Foster recommends that companies look at the security tools they are using and if they generate too many unactionable alerts, that they either staff up, or look for new tools.
"They're going to have to hire an army of humans to look at all the alerts, and not let any slip through," he said. "And that's not really sustainable. For one thing, the number of humans trained in this space is already in high demand."
Judge Magnuson dismissed Target's arguments that it should only be liable for Minnesota transactions, and that the company shouldn't be liable for data stolen from point of sale terminals instead of from its databases.
Target did store some data in violation of the state law, specifically the CVV codes for the payment cards, which made the breach more serious, Magnuson said.
The decision as a whole is an important one for the retail industry, said Amy Mushahwar, counsel and Chief Information Security Officer at Washington, D.C.-based ZwillGen PLLC.
"This is a ruling that we're all going to be living with for a very long time."
The case builds on the existing agreements between merchants and payment card processors, she added.

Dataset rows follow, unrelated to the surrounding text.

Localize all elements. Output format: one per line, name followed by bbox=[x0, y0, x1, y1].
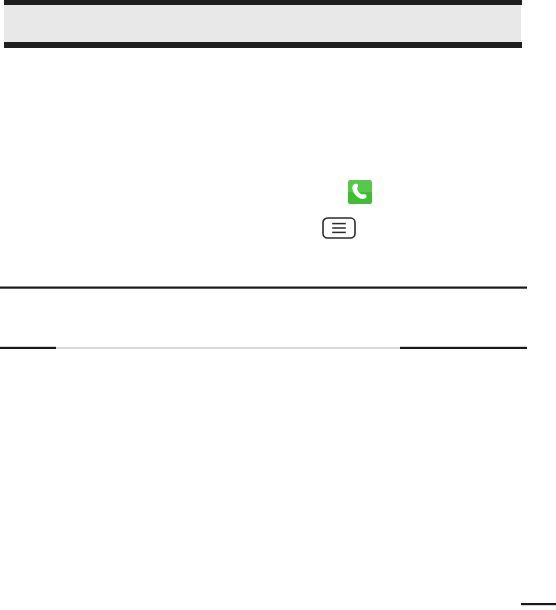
button[interactable]: Menu bbox=[322, 217, 356, 239]
button[interactable]: Call bbox=[348, 180, 372, 204]
button[interactable]: Header banner bbox=[0, 0, 556, 49]
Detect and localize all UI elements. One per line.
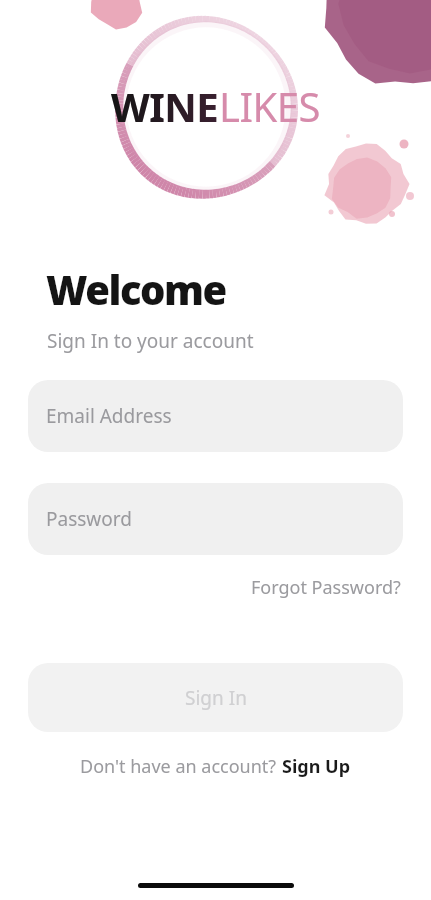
staticText: Sign In to your account [47,328,254,354]
button[interactable]: Email Address [28,380,403,452]
staticText: Don't have an account? [80,754,281,779]
staticText: Email Address [46,403,172,429]
staticText: Sign Up [282,754,351,779]
staticText: Password [46,506,132,532]
button[interactable]: Forgot Password? [249,569,403,606]
staticText: WINE [111,79,219,133]
staticText: Forgot Password? [251,575,401,600]
button[interactable]: Sign Up [281,750,352,783]
staticText: LIKES [219,79,320,133]
staticText: Sign In [185,685,247,711]
button[interactable]: Password [28,483,403,555]
button[interactable]: Sign In [28,663,403,732]
staticText: Welcome [46,262,226,316]
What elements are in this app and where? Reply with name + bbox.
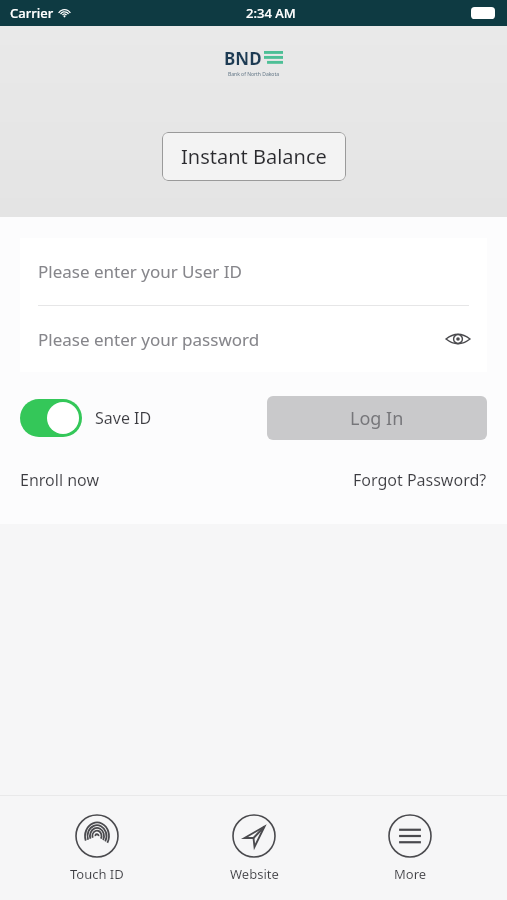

"When you get a merchant account, you agree to be responsible for any fraudulent charges that result from you not being PCI DSS compliant," she said, referring to the Payment Card Industry's Data Security Standard.
This ruling just solidifies the premise that's already been established, she said.
"Realistically, though, what is most concerning about the target breach, is that the breach happened via an HVAC vendor," she said. "This was not a segment of Target's network that it viewed as being a part of the payment card network."
Turning off alerts altogether isn't an option, she added, since companies must have the ability to respond to incidents. But as companies move to technology that prioritizes some alerts over others, they need to be careful about potentially giving up control.
"There are new systems where much of the tuning of the alerting functions and capability happens at the device level and program level, so that companies are getting less visibility in their alerting functionality," she said. "So this problem will become even more difficult."
Magnuson's ruling could have been even worse for retailers if he had sided with the banks on the definition of the word "retain." Although Target did not save credit card numbers, the hackers themselves temporarily stored the numbers on Target's servers so that Target was, technically, in possession of those numbers. The ruling sidestepped the question of whether Target was liable for this, leaving this issue still up in the air.